The point I think the commenter was making is that the statement "The goal was
to understand how abstract thought arises from brain structure" suggests there
may be some _begging the question_ in the study design.

If you start with the assumption that that brain structure produces abstract
thought, your evidence will support it, because you already believed it in the
first place.

The main challenge to any hypothesis about the nature of thought or
consciousness is that our fundamental tool for contemplating the topic is our
consciousness - which is precisely what we're trying to understand.

On that basis, the argument goes, it's impossible to objectively determine
what consciousness really is, because we have no way of separating the
consciousness we're studying from the consciousness we're using to study it.

Alternative theories to the one that says the brain _produces_ consciousness
are that the brain is a _carrier_ or _receiver_ of consciousness, which
somehow originates elsewhere.

Various forms of such theories have been proposed by reputable scientists
including Roger Penrose[1], John Eccles[2] and - somewhat ironically - Karl
Popper[3].

I personally don't have any strong opinions about the validity of these
theories; it's enough for me to know that they exist and to keep an open mind
until someone can develop a truly testable and falsifiable hypothesis.

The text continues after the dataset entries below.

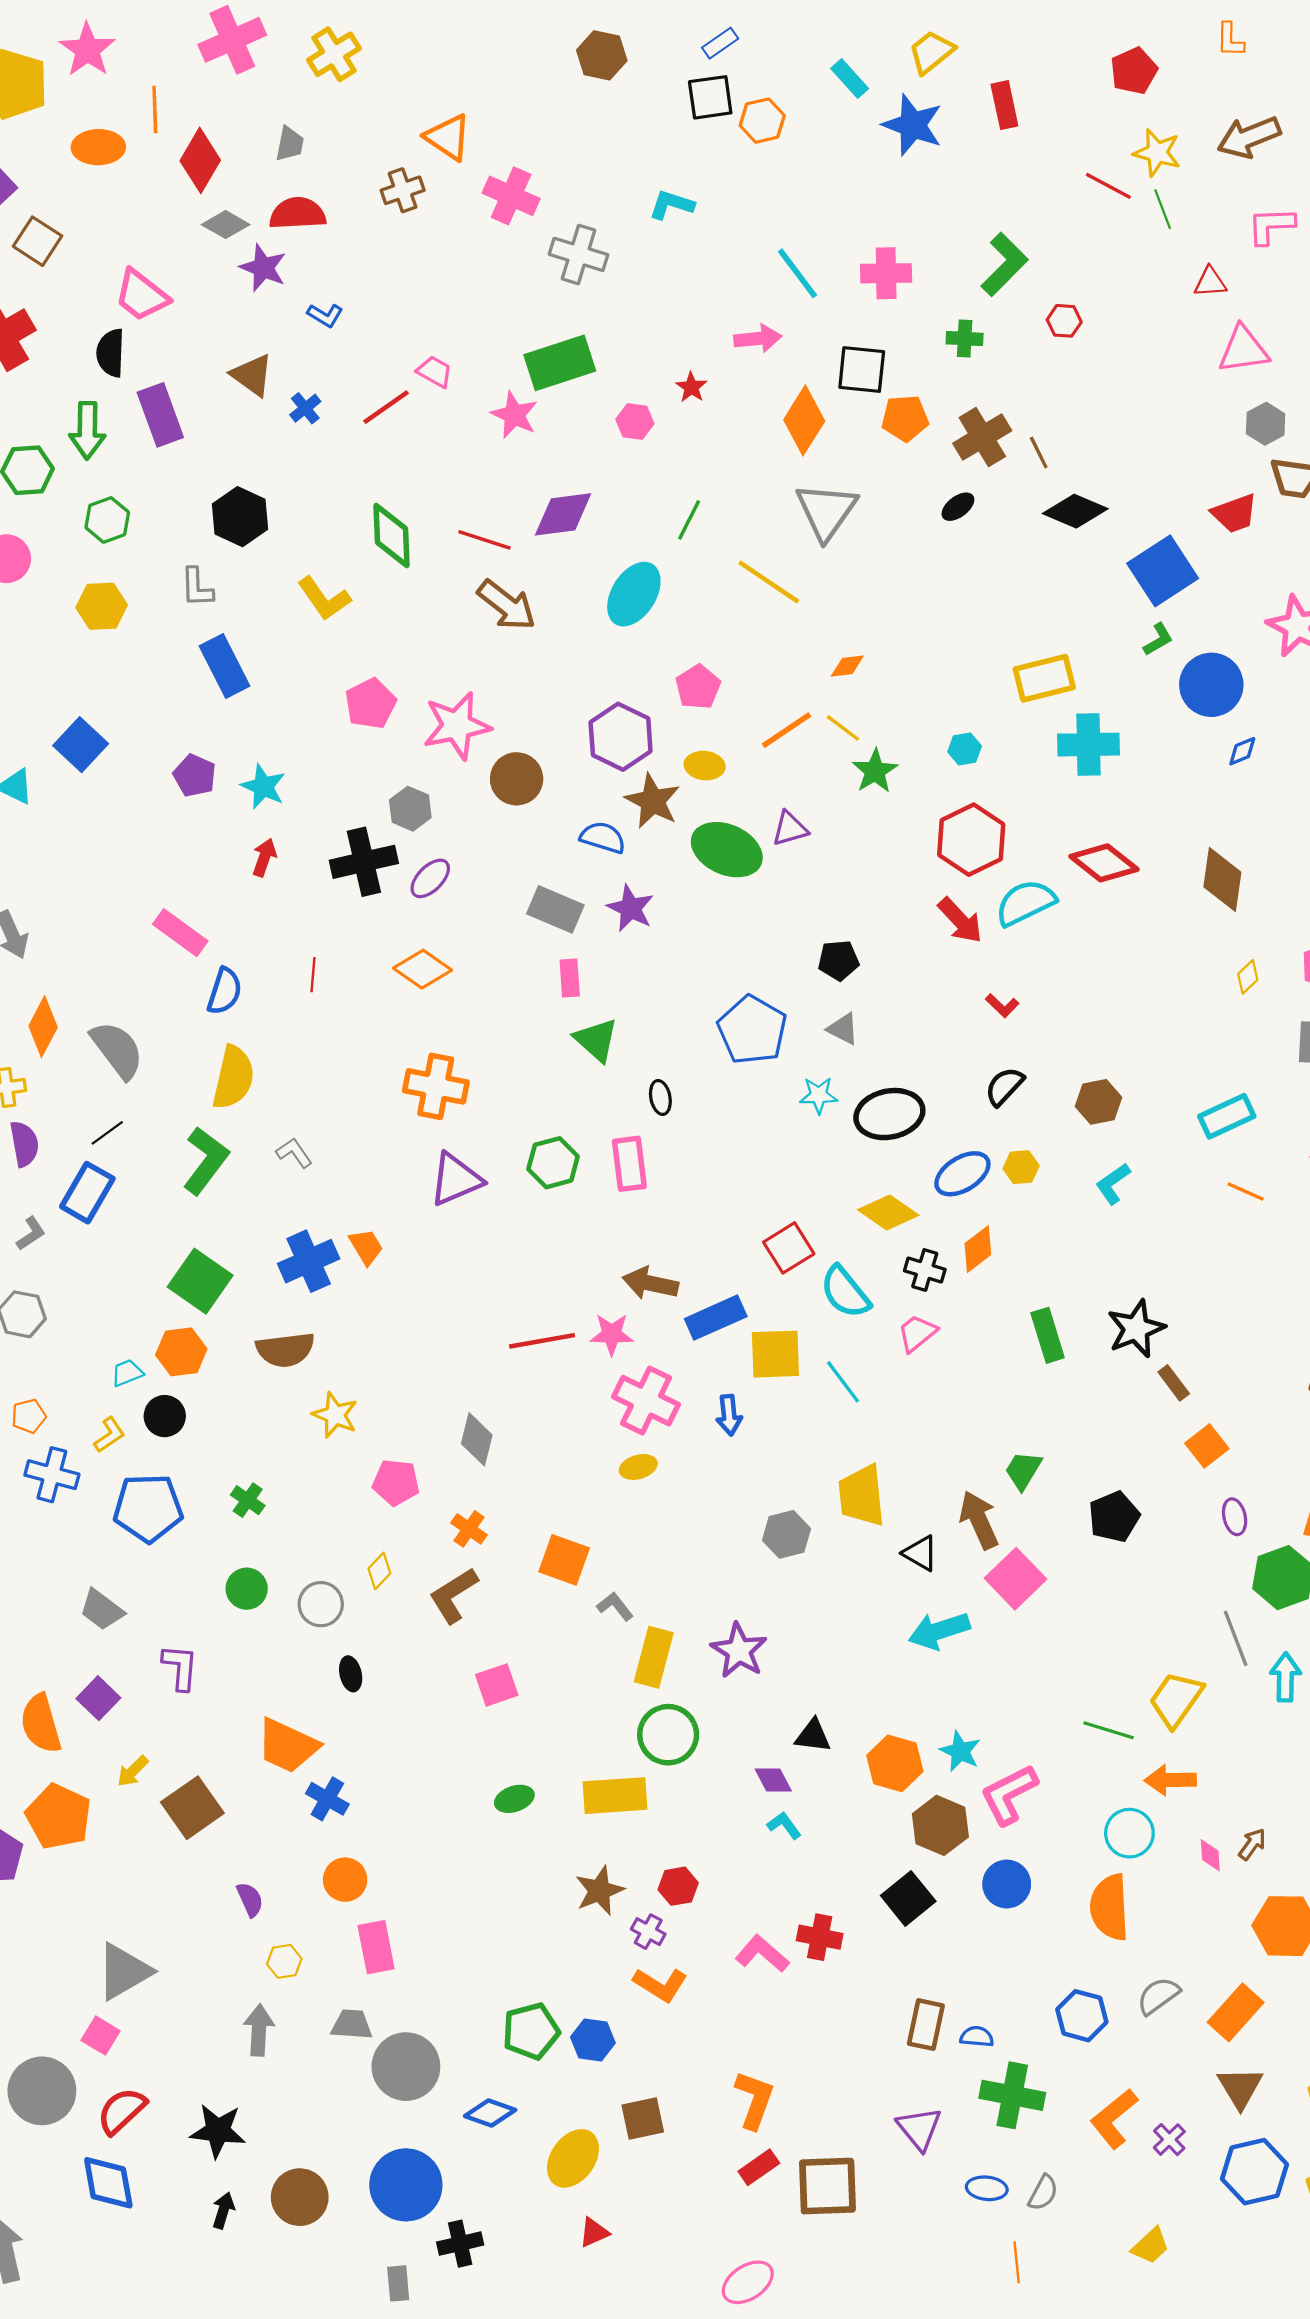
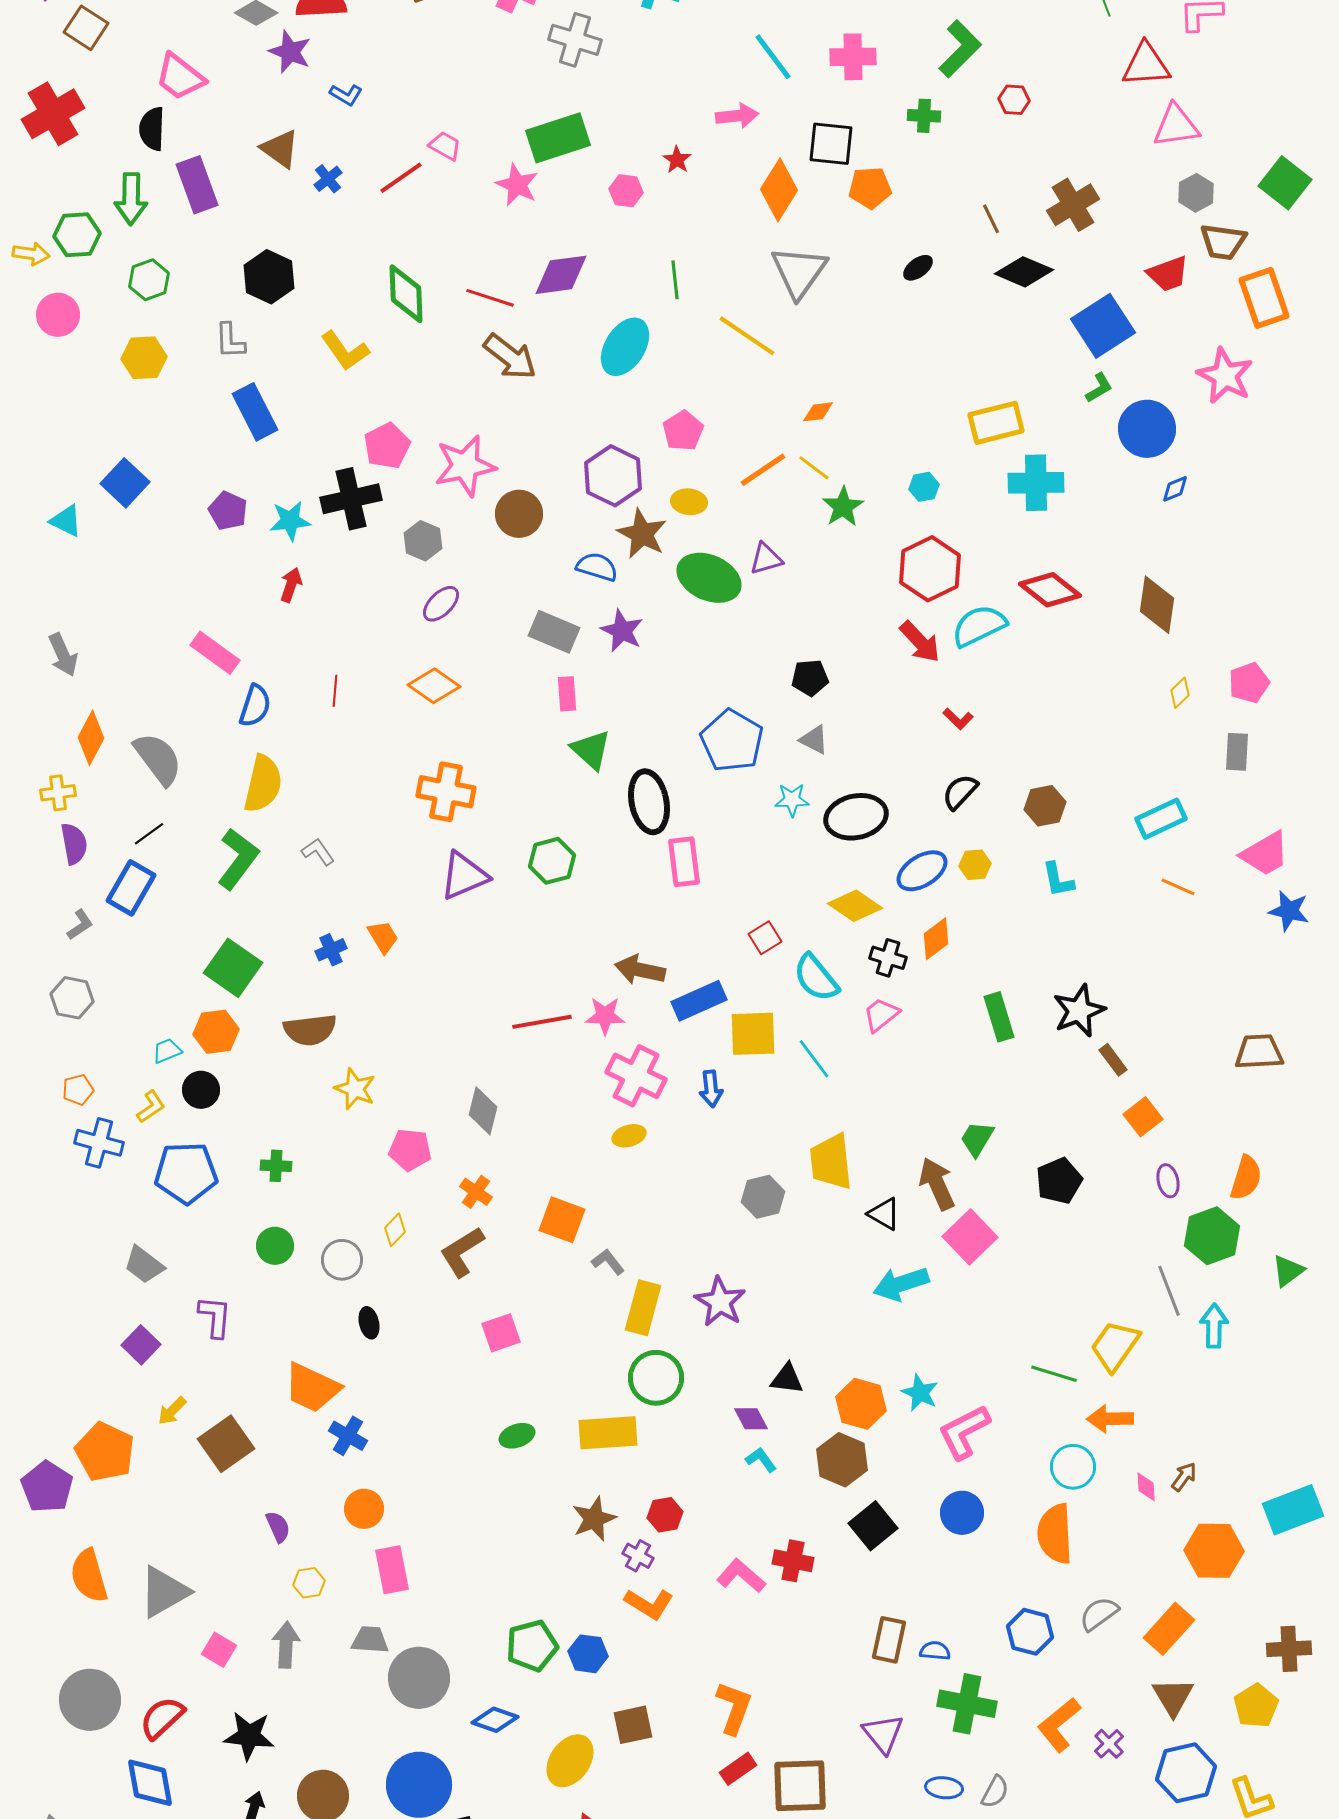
red triangle: (1210, 282) -> (1146, 65), size x1.6
brown cross: (982, 437) -> (1073, 205), moved
green line: (689, 520) -> (675, 280), turned -33
cyan star: (263, 787) -> (290, 521), turned -30
black cross: (364, 862) -> (351, 499), moved
black ellipse: (660, 1097) -> (649, 802), size x2.0
pink rectangle: (629, 1164) -> (684, 862), moved
cyan L-shape: (1113, 1184) -> (1058, 880), turned -66
red square: (789, 1248) -> (765, 938), size x0.7
blue cross: (309, 1261) -> (331, 950), size x0.6
green cross: (248, 1500) -> (276, 1166), turned -32
orange semicircle: (41, 1724) -> (89, 1576), moved
brown hexagon: (940, 1825) -> (842, 1460), moved
pink square: (101, 2036) -> (219, 1650), moved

Until then, it's all pretty much philosophy.

[1]
[https://en.wikipedia.org/wiki/Roger_Penrose#Physics_and_cons...](https://en.wikipedia.org/wiki/Roger_Penrose#Physics_and_consciousness)

[2] [http://www.theosophy-nw.org/theosnw/science/prat-
bra.htm](http://www.theosophy-nw.org/theosnw/science/prat-bra.htm)

[3]
[https://en.wikipedia.org/wiki/Mind%E2%80%93body_problem#Popp...](https://en.wikipedia.org/wiki/Mind%E2%80%93body_problem#Popper)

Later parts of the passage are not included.